RANDOLPH – The South Royalton Band, often called the South Royalton Town Band, will headline a free community concert at Gifford Medical Center on Wednesday, July 11. The concert is the first public event in Gifford’s new park space since it was completed earlier this year.
Conducted by Dick Ellis, the South Royalton Band plays a mixture of marches, songs from Broadway, novelties, Dixieland music, patriotic numbers and features some soloists.
Marches include the work of American conductor John Philip Sousa, the “March king.” Melodies from such musicals as “The Music Man” and “The Sound of Music” will be heard.
“We try to have enough variety that everyone hears something that they enjoy,” said Ellis, who is in his 68th year of conducting the band and is known as this area’s “music man.”
Comprised of about 30 musicians from around central Vermont, the South Royalton Band is among the few surviving town bands in the region. Ellis credits word of mouth with attracting talent to the band and hard work with keeping it alive.
Ellis has dedicated his life to creating music in central Vermont as the band’s conductor; as the founder of high school bands in Randolph, Bethel, Rochester and his native South Royalton; and through the family business, Ellis Music Co., which supplies about 4,000 instruments to students in 350 Vermont and New Hampshire schools.
“My ambition was to give every youngster in Vermont the opportunity to play an instrument,” Ellis said.
Seven of Ellis’ former high school students still play in the band along with his own son and daughter. The band plays Thursdays on the South Royalton green and around central Vermont.
“I like to promote the arts as much as I can and Randolph for many years has been a place without a park,” he said.
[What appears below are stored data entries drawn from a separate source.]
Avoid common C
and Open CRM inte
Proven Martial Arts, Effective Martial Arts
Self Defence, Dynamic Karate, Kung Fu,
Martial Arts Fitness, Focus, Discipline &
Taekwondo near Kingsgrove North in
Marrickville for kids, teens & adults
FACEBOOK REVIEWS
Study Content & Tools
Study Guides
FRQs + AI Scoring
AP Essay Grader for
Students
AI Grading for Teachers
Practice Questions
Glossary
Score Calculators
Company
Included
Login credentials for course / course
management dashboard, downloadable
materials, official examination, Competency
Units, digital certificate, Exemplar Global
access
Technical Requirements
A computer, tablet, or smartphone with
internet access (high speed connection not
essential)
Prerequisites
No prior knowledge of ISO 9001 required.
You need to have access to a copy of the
When Gifford Administrator Joseph Woodin started talking about including a park at the hospital, Ellis was immediately interested. It was an opportunity, he said, to support two of his favorite things – the hospital and the arts.
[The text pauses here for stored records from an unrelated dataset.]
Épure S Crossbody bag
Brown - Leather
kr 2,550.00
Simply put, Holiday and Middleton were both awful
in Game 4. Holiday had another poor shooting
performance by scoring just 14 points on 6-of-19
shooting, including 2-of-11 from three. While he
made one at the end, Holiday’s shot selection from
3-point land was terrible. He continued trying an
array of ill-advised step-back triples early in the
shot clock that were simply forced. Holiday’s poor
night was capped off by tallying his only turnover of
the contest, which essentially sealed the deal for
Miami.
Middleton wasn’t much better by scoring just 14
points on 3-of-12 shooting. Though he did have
“I was very glad to see something like that happening,” said Ellis, who helped fund the park construction, which was built entirely with donations.
Now Ellis’ band kicks off what the hospital hopes are other community events in the park with a free concert.
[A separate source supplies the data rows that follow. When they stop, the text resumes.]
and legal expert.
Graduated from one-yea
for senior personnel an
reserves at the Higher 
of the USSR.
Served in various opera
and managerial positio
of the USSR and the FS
“We hope many community members come out to enjoy this new space and the familiar favorite that is the South Royalton Town Band,” said Ashley Lincoln, director of development and public relations at Gifford.
The concert starts at 7 p.m. and is expected to last until 8:30 p.m. Spectators are encouraged to bring lawn chairs or a blanket, and even a picnic supper. The rain date is Wednesday, July 18. If the weather is questionable, visit www.giffordmed.org on the afternoon of July 11 for an update.
The Gifford park is located between the hospital and the Thrift Shop on South Main Street (Route 12) south of Randolph village. Ample parking is available onsite.